TASK OBJECTIVE:
Restate each line of the listing exactly, without carrying over any pictures.

RECORDS PROVIDED:
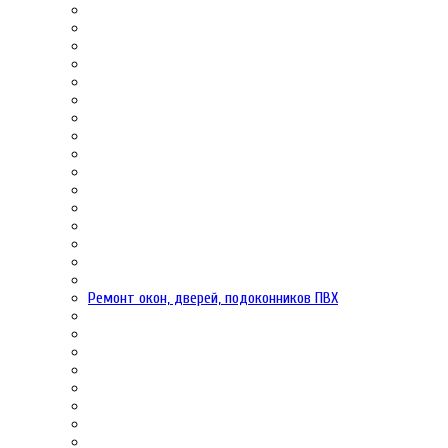
Ремонт окон, дверей, подоконников ПВХ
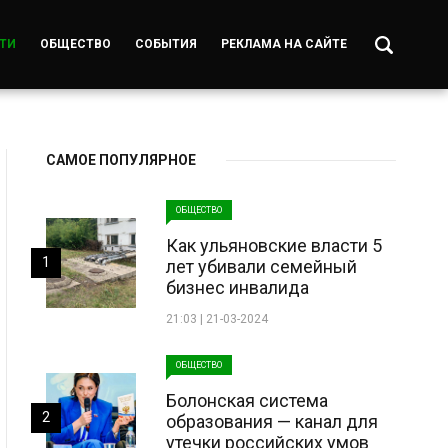
ТИ
ОБЩЕСТВО
СОБЫТИЯ
РЕКЛАМА НА САЙТЕ
САМОЕ ПОПУЛЯРНОЕ
ОБЩЕСТВО
Как ульяновские власти 5
1
лет убивали семейный
бизнес инвалида
21:03 | 21-03-2024
ОБЩЕСТВО
Болонская система
2
образования — канал для
утечки российских умов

RESULT OF THE TASK:
Ремонт окон, дверей, подоконников ПВХ
ТИ
ОБЩЕСТВО
СОБЫТИЯ
РЕКЛАМА НА САЙТЕ
САМОЕ ПОПУЛЯРНОЕ
ОБЩЕСТВО
Как ульяновские власти 5
1
лет убивали семейный
бизнес инвалида
21:03 | 21-03-2024
ОБЩЕСТВО
Болонская система
2
образования — канал для
утечки российских умов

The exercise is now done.